Il était alors simple pour Tati de rendre compte d'une nouvelle modernité à travers les bruits. De bruits robotisés et agressifs, la vie du futur en est remplie. Au sein même de la maison..



 

Ainsi les bruits de la modernité selon Tati sont ceux de la ville, des voitures, de la foule, ceux des robots et des machines. Ils prennent l'avantage sur la parole et donc de cette façon, sur l'homme.


- Les sujets traités :

   

       L’œuvre cinématographique de Jacques Tati se situe dans 
une période historiquement importante pour la France. Avec son premier film sorti tout juste au lendemain de la seconde guerre mondiale, Tati voit alors se développer une nouvelle société française qui veut tourner la page de la guerre, une société des loisirs, ouverte vers le monde et essentiellement les États Unis, une société qui se construit, qui se modernise.
Jacques Tati va alors s'intéresser à ces changements, se situe en tant qu'observateur, et les met en scène à travers ses films. Il en est d'autant plus moderne.

Par exemple, Les Vacances de M. Hulot, est sorti dans les salles de cinéma le 25 Février 1953 et les modifications que connaît alors la population française dans leur mode de vie sont en partie retranscrites.
Le développement des loisirs et du tourisme est montré de façon évidente. Les vacanciers ont à leur disposition diverses activités, le plus souvent sportives : ballade à cheval, ping-pong, tennis, gymnastique… Le personnage d’Hulot qui ne sait ni jouer au tennis (malgré l’originalité de son jeu qui lui permet de remporter tous ses matchs), ni monter à cheval, permet de montrer que l’accès à ces activités est un phénomène relativement récent et qu’il représente pour les vacanciers une nouveauté dans leur mode de vie.

         L’essor de l’automobile qui a lieu après guerre, est également présenté. 

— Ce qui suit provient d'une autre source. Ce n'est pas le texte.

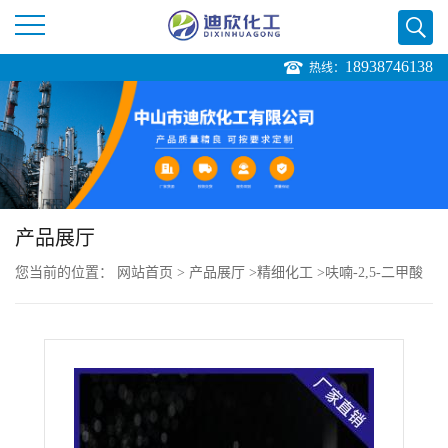
18938746138
热线：
公
司
首
页
产品展厅
您当前的位置：
网站首页
>
产品展厅
>
精细化工
>
呋喃-2,5-二甲酸
公
二甲酯（2,5-呋喃二甲酸二甲酯）
司
介
绍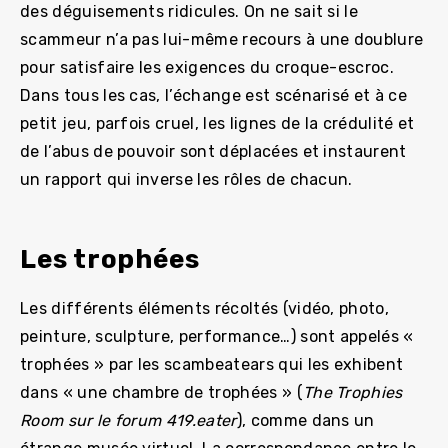
des déguisements ridicules. On ne sait si le
scammeur n’a pas lui-même recours à une doublure
pour satisfaire les exigences du croque-escroc.
Dans tous les cas, l’échange est scénarisé et à ce
petit jeu, parfois cruel, les lignes de la crédulité et
de l’abus de pouvoir sont déplacées et instaurent
un rapport qui inverse les rôles de chacun.
Les trophées
Les différents éléments récoltés (vidéo, photo,
peinture, sculpture, performance…) sont appelés «
trophées » par les scambeatears qui les exhibent
dans « une chambre de trophées » (
The Trophies
Room sur le forum 419.eater
), comme dans un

Dans Mon Oncle, Monsieur Arpel, nouveau riche fier de sa maison futuriste, achète pour son anniversaire de mariage, une magnifique voiture américaine. Tati a toujours joué sur une rupture entre différentes périodes : montrer à la fois la société dans lequel il vit associée à une vision d'une société futuriste, ou en tout cas en avance avec sa propre époque. Ainsi cette voiture est à l'image du devenir de la société et son besoin nouveau de consommation.
Parfois cette rupture s'est faite "dans l'autre sens", de manière plus décalée :ne pas montrer le devenir de la société mais au contraire, montrer ce qu'elle a été. Ainsi dans Les Vacances de M. Hulot, cela passe alors par le symbole de la vieille voiture d’Hulot, pétaradante et complètement déréglée qui s’oppose aux belles voitures françaises ou bien américaines qui deviendront la mode quelques années plus tard.
          
Ainsi, les films de Tati permettent au cinéaste de peindre le début d’une époque, celle d’après guerre où une partie de la population commence à gouter aux plaisirs du début d’une société de loisirs et de consommation.  Mais la vision de la société française transmise par les films de Tati est plutôt pessimiste : une société qui ne se mélange pas, une société qui peut être, au lendemain de la guerre, ne sait pas encore véritablement prendre du bon temps… Quoi qu’il en soit, Tati a toujours pensé et dit que « derrière l’effet purement comique, se cache toujours un petit peu de drame ».